Cela étant dit, je vois aussi des signaux encourageants. De plus en plus de femmes se lancent, les réseaux de soutien se structurent, les discussions sur l’équité deviennent plus concrètes. Dans notre écosystème, on sent une volonté réelle de faire mieux, mais il reste du travail pour que la présence des femmes ne soit plus perçue comme remarquable, mais simplement normale.

Quelles sont les principales embuches auxquelles sont confrontées les femmes qui lancent une startup?

Les embuches de base sont les mêmes que pour tout entrepreneur : trouver son marché, financer sa croissance, bâtir une équipe solide, gérer l’incertitude constante. L’entrepreneuriat est exigeant pour tout le monde. Cela dit, les femmes composent souvent avec une couche supplémentaire de défis. On retrouve encore certaines réalités bien connues du monde du travail telle que l’âgisme, la charge familiale qui repose encore majoritairement sur elles, la difficulté, dans certains contextes, à être pleinement prise au sérieux.

À cela s’ajoutent des défis propres à l’écosystème startup. Comme le financement qui demeure plus difficile d’accès, particulièrement pour les projets qui s’adressent à des marchés féminins, parfois mal compris ou sous-évalués. Les fondatrices se retrouvent encore fréquemment à être la seule femme dans les rencontres, devant un comité de décision ou devant un comité d’investissement qui sont tous encore majoritairement masculins.

Il existe aussi un jugement, parfois subtil, mais bien réel, envers les mères-entrepreneures, une impression qu’elles doivent constamment prouver leur engagement, comme si le temps investi en entreprise était en compétition avec leur rôle parental.

Ces obstacles ne rendent pas le succès impossible, mais ils complexifient le parcours. Et reconnaître ces réalités est une étape essentielle pour améliorer l’écosystème.

Existe-t-il une relève, voit-on de jeunes femmes se lancer?

La question de la relève est complexe. De façon générale, on observe que la relève entrepreneuriale est un enjeu, autant chez les hommes que chez les femmes. L’entrepreneuriat demande une tolérance au risque et une résilience qui ne sont pas nécessairement valorisées ou encouragées tôt dans les parcours scolaires.
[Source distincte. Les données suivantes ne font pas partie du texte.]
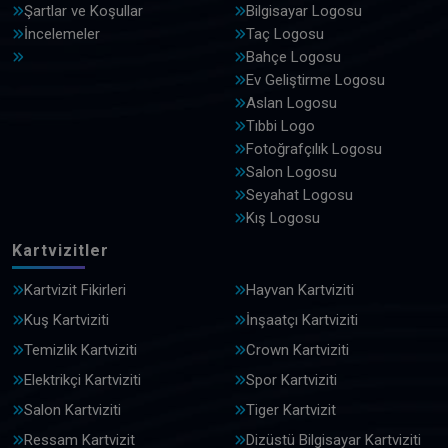
Şartlar ve Koşullar
Bilgisayar Logosu
İncelemeler
Taç Logosu
Bahçe Logosu
Ev Geliştirme Logosu
Aslan Logosu
Tıbbi Logo
Fotoğrafçılık Logosu
Salon Logosu
Seyahat Logosu
Kış Logosu
Kartvizitler
Kartvizit Fikirleri
Hayvan Kartviziti
Kuş Kartviziti
İnşaatçı Kartviziti
Temizlik Kartviziti
Crown Kartviziti
Elektrikçi Kartviziti
Spor Kartviziti
Salon Kartviziti
Tiger Kartvizit
Ressam Kartvizit
Dizüstü Bilgisayar Kartviziti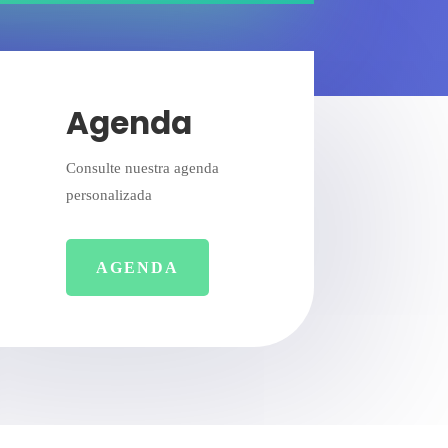
Agenda
Consulte nuestra agenda
personalizada
AGENDA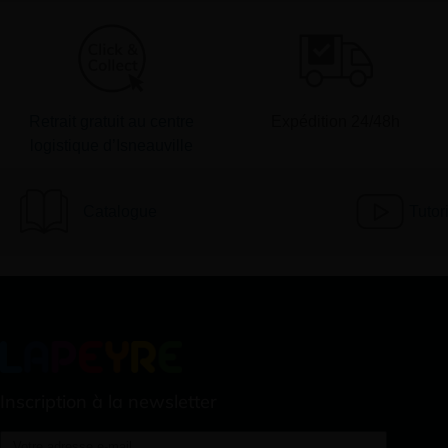
Retrait gratuit au centre
Expédition 24/48h
logistique d’Isneauville
Catalogue
Tutor
Inscription à la newsletter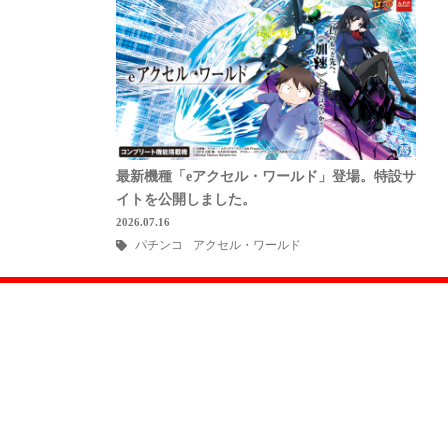
最新機種「eアクセル・ワールド」登場。特設サ
イトを公開しました。
2026.07.16
パチンコ
アクセル・ワールド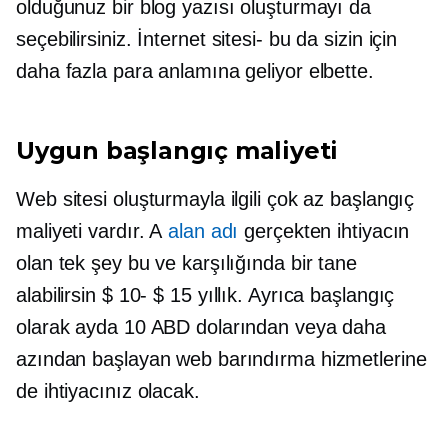
olduğunuz bir blog yazısı oluşturmayı da
seçebilirsiniz.
İnternet sitesi-
bu da sizin için
daha fazla para anlamına geliyor elbette.
Uygun başlangıç ​​maliyeti
Web sitesi oluşturmayla ilgili çok az başlangıç ​​
maliyeti vardır. A
alan adı
gerçekten ihtiyacın
olan tek şey bu ve karşılığında bir tane
alabilirsin
$ 10- $ 15
yıllık. Ayrıca başlangıç ​​
olarak ayda 10 ABD dolarından veya daha
azından başlayan web barındırma hizmetlerine
de ihtiyacınız olacak.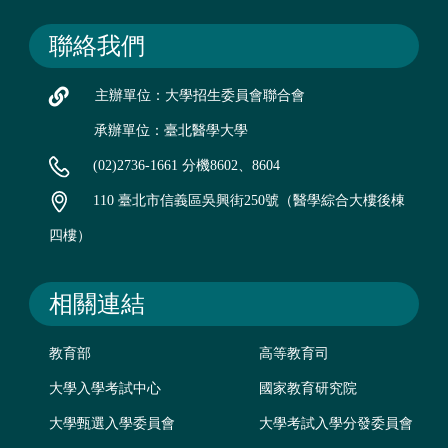
聯絡我們
主辦單位：大學招生委員會聯合會
承辦單位：臺北醫學大學
(02)2736-1661 分機8602、8604
110 臺北市信義區吳興街250號（醫學綜合大樓後棟
四樓）
相關連結
教育部
高等教育司
大學入學考試中心
國家教育研究院
大學甄選入學委員會
大學考試入學分發委員會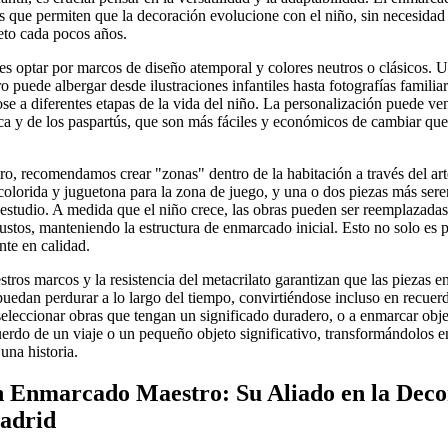
es que permiten que la decoración evolucione con el niño, sin necesidad 
eto cada pocos años.
 es optar por marcos de diseño atemporal y colores neutros o clásicos.
o puede albergar desde ilustraciones infantiles hasta fotografías familia
se a diferentes etapas de la vida del niño. La personalización puede ven
ca y de los paspartús, que son más fáciles y económicos de cambiar qu
, recomendamos crear "zonas" dentro de la habitación a través del art
colorida y juguetona para la zona de juego, y una o dos piezas más sere
o estudio. A medida que el niño crece, las obras pueden ser reemplazada
ustos, manteniendo la estructura de enmarcado inicial. Esto no solo es p
nte en calidad.
tros marcos y la resistencia del metacrilato garantizan que las piezas 
dan perdurar a lo largo del tiempo, convirtiéndose incluso en recuerd
leccionar obras que tengan un significado duradero, o a enmarcar obje
erdo de un viaje o un pequeño objeto significativo, transformándolos en
una historia.
n Enmarcado Maestro: Su Aliado en la Deco
Madrid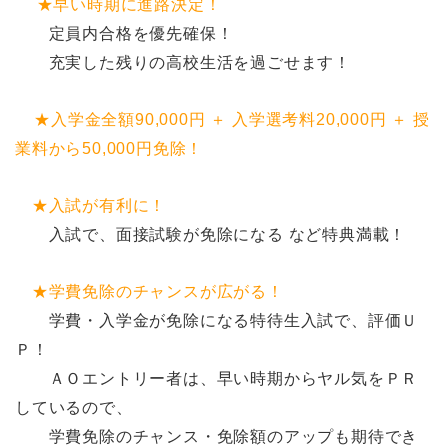
★早い時期に進路決定！
定員内合格を優先確保！
充実した残りの高校生活を過ごせます！
★入学金全額90,000円 ＋ 入学選考料20,000円 ＋ 授
業料から50,000円免除！
★入試が有利に！
入試で、面接試験が免除になる など特典満載！
★学費免除のチャンスが広がる！
学費・入学金が免除になる特待生入試で、評価Ｕ
Ｐ！
ＡＯエントリー者は、早い時期からヤル気をＰＲ
しているので、
学費免除のチャンス・免除額のアップも期待でき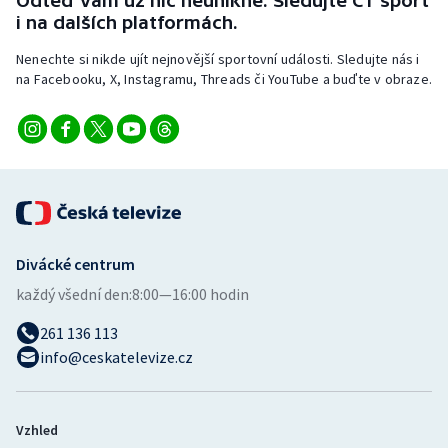
Odteď vám už nic neunikne. Sledujte ČT sport
i na dalších platformách.
Nenechte si nikde ujít nejnovější sportovní události. Sledujte nás i
na Facebooku, X, Instagramu, Threads či YouTube a buďte v obraze.
Divácké centrum
každý všední den:
8:00—16:00 hodin
261 136 113
info@ceskatelevize.cz
Vzhled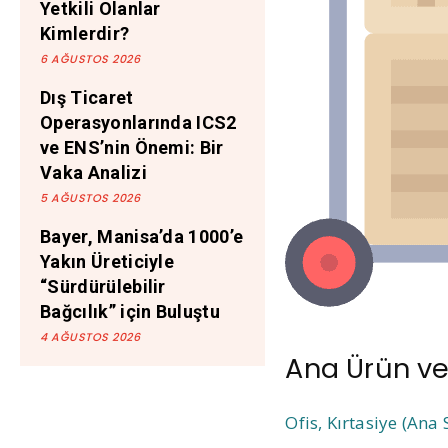
Yetkili Olanlar
Kimlerdir?
6 AĞUSTOS 2026
Dış Ticaret
Operasyonlarında ICS2
ve ENS’nin Önemi: Bir
Vaka Analizi
5 AĞUSTOS 2026
Bayer, Manisa’da 1000’e
Yakın Üreticiyle
“Sürdürülebilir
Bağcılık” için Buluştu
4 AĞUSTOS 2026
Ana Ürün ve
Ofis, Kırtasiye (Ana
Cela dit, oui, on voit de jeunes femmes se lancer. Elles sont souvent très conscientes des enjeux d’impact, de durabilité et de sens. Leur approche tend à être collaborative, ancrée dans des communautés, et moins centrée uniquement sur la croissance rapide à tout prix.

Mais pour qu’il y ait une relève forte et durable, il faut agir en amont. Mieux exposer les jeunes filles au monde de l’entrepreneuriat, leur présenter des modèles diversifiés, les accompagner dans le développement de leur confiance financière et stratégique.

Avez-vous noté un changement de mentalité par rapport à l’entrepreneuriat au féminin au fil des années?

Oui, un changement est clairement en cours. Les discussions sur l’équité, la diversité et l’inclusion sont plus présentes et plus structurées qu’il y a quelques années. L’entrepreneuriat au féminin est moins marginalisé qu’auparavant. On voit davantage d’initiatives dédiées, plus de réseaux, plus de programmes de soutien.

Cela dit, nous sommes en transition. Le changement de mentalité progresse, mais il n’est pas encore pleinement ancré. Si dès le jeune âge les filles peuvent se projeter comme créatrices d’entreprises, innovatrices, leaders économiques, la perception collective pourra évoluer naturellement.

Les femmes entrepreneures se distinguent-elles de leur confrère masculin dans leur façon de faire les choses?

Il serait réducteur de généraliser, mais j’observe certaines tendances intéressantes. Plusieurs études et observations terrain montrent que les femmes entrepreneures ont souvent une approche décisionnelle différente. Elles ont une vision plus inclusive dans la gestion d’équipe, une attention marquée à la culture organisationnelle et une définition de la performance qui intègre non seulement la rentabilité, mais aussi l’impact, la durabilité et l’équilibre.